We play 3.5 Forgotten Realms campaign with very few house rules. We would be looking for one or more players who understand that this is just a *GAME* - we're all here to have fun.

We meet every other Saturday at my house in Oakland Maine (just north of Augusta). We occasionally play a board or card game after our D&D session.

Please post here or contact me directly for more information. If emailing, please put GAMER CLASSIFIED AD in the subject. 
My email addy is: *demiurge AT adelphia DOT net*


----------



## svAmfivena (Jun 19, 2005)

I'm interested. I recently moved to Maine and miss roleplaying. I left a campaign I'd been involved with for 10+ years. We ran a fairly involved and serious game, but we always focused on fun. At the end of the day it's all about getting out of the house and hanging with friends.

I mostly like to be a player. However, I have filled in as DM to give the regular a break.

Martin


----------



## Exquisite Dead Guy (Jun 19, 2005)

svAmfivena said:
			
		

> I'm interested. I recently moved to Maine and miss roleplaying. I left a campaign I'd been involved with for 10+ years. We ran a fairly involved and serious game, but we always focused on fun. At the end of the day it's all about getting out of the house and hanging with friends.
> 
> I mostly like to be a player. However, I have filled in as DM to give the regular a break.
> 
> Martin




Martin:

Our next session it is tentatively scheduled for 7/2 depending on everyone's holiday plans.  You're quite welcome to join us and see if our style of play is to your liking.

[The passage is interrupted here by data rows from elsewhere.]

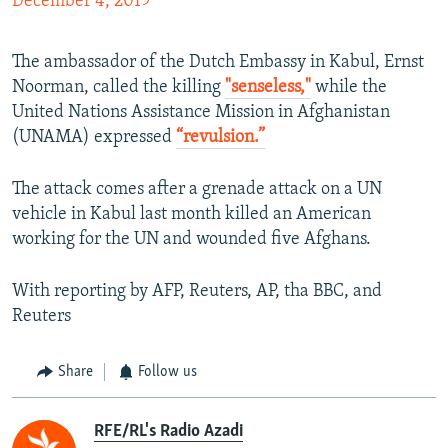
December 4, 2019
The ambassador of the Dutch Embassy in Kabul, Ernst
Noorman, called the killing
"senseless,"
while the
United Nations Assistance Mission in Afghanistan
(UNAMA) expressed
“revulsion.”
The attack comes after a grenade attack on a UN
vehicle in Kabul last month killed an American
working for the UN and wounded five Afghans.
With reporting by AFP, Reuters, AP, tha BBC, and
Reuters
Share
Follow us
RFE/RL's Radio Azadi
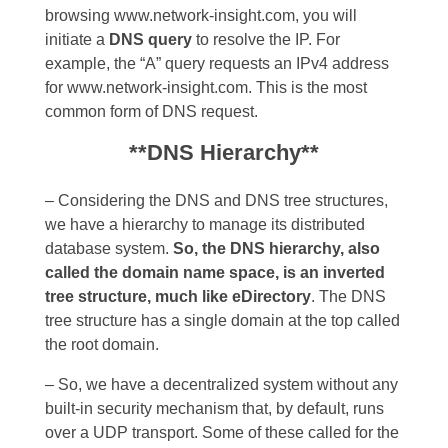
browsing www.network-insight.com, you will
initiate a
DNS query
to resolve the IP. For
example, the “A” query requests an IPv4 address
for www.network-insight.com. This is the most
common form of DNS request.
**DNS Hierarchy**
– Considering the DNS and DNS tree structures,
we have a hierarchy to manage its distributed
database system.
So, the DNS hierarchy, also
called the domain name space, is an inverted
tree structure, much like eDirectory
. The DNS
tree structure has a single domain at the top called
the root domain.
– So, we have a decentralized system without any
built-in security mechanism that, by default, runs
over a UDP transport. Some of these called for the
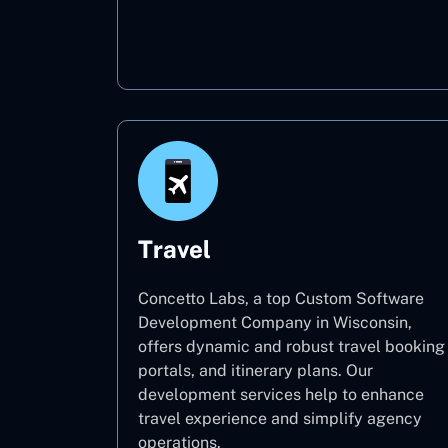
Oil & Gas
Travel
Concetto Labs, a top Custom Software
Development Company in Wisconsin,
offers dynamic and robust travel booking
portals, and itinerary plans. Our
development services help to enhance
travel experience and simplify agency
operations.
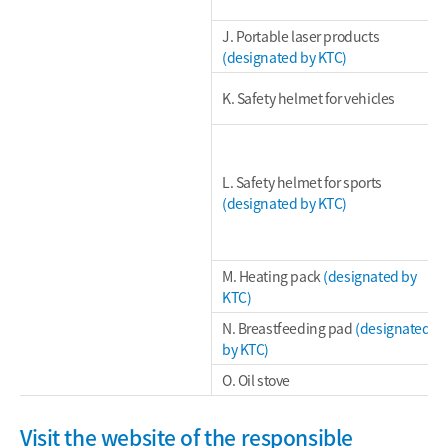
J. Portable laser products
(designated by KTC)
K. Safety helmet for vehicles
L. Safety helmet for sports
(designated by KTC)
M. Heating pack
(designated by
KTC)
N. Breastfeeding pad
(designated
by KTC)
O. Oil stove
Visit the website of the responsible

The group is currently consists of a cleric6, fighter6, rouge5/fighter1, war mage6, bard5, and ranger5/cleric1.  The last two characters will be the ones departing at the end of August.

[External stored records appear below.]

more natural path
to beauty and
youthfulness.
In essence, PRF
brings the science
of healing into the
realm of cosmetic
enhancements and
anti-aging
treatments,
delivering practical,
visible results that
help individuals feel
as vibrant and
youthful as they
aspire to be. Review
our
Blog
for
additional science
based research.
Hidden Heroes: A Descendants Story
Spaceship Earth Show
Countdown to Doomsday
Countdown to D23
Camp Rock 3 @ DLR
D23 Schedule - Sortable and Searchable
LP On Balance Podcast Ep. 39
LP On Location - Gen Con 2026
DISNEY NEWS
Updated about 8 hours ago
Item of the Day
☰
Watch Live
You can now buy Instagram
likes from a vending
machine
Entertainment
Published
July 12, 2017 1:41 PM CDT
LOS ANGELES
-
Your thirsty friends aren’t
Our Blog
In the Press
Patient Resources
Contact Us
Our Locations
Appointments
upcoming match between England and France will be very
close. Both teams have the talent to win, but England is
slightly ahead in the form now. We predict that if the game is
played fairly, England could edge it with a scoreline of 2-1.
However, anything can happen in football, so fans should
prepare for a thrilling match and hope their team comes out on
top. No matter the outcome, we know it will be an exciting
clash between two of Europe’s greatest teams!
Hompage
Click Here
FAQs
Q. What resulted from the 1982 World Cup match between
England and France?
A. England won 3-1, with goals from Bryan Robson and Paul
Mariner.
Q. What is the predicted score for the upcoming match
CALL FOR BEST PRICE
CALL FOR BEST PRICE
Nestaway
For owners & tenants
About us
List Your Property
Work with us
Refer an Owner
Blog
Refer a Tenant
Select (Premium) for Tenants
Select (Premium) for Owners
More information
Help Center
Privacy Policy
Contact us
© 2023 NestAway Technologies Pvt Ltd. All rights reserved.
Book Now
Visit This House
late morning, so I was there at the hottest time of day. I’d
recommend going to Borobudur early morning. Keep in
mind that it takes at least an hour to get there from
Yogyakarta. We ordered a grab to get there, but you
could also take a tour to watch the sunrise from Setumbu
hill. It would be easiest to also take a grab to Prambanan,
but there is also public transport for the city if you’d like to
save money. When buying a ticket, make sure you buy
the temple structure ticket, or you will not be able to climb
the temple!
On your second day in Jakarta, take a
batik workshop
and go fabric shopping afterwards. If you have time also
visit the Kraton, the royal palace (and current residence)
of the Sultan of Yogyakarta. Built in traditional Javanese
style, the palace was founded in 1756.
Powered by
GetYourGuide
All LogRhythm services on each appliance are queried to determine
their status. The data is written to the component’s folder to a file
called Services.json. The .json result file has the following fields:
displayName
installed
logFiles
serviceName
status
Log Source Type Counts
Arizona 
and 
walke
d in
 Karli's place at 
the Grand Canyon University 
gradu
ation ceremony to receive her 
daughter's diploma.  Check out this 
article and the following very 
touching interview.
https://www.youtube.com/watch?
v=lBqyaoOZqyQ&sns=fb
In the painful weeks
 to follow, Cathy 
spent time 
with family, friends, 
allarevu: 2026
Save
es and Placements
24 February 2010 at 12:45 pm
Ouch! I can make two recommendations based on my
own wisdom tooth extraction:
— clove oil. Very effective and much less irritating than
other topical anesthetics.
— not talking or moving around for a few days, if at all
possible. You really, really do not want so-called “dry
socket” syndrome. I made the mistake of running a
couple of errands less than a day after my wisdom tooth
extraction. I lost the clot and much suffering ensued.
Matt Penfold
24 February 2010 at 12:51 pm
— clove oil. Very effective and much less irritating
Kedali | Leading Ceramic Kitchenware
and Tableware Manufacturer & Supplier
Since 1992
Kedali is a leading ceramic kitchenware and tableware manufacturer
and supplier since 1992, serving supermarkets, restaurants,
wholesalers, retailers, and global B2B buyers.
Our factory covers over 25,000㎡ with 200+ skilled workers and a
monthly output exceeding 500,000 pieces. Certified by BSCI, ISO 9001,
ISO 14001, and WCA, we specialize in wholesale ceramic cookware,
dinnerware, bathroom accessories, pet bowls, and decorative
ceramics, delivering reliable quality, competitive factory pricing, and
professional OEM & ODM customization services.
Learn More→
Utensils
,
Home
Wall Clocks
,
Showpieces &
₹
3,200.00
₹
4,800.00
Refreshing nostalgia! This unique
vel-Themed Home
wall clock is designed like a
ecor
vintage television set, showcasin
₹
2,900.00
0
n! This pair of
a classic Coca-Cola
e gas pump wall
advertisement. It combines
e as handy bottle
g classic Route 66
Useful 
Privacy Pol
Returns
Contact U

If you'd like any additional information you can post here or email me: demiurge AT adelphia DOT net.


----------



## Exquisite Dead Guy (Jul 4, 2005)

Hmmm... svAmfivena seems to have dropped off the face of the Earth, so is anyone else in Central Maine interested?  

If you live in the Brunswick area we can probably arrange a car pool with one of our other members.


----------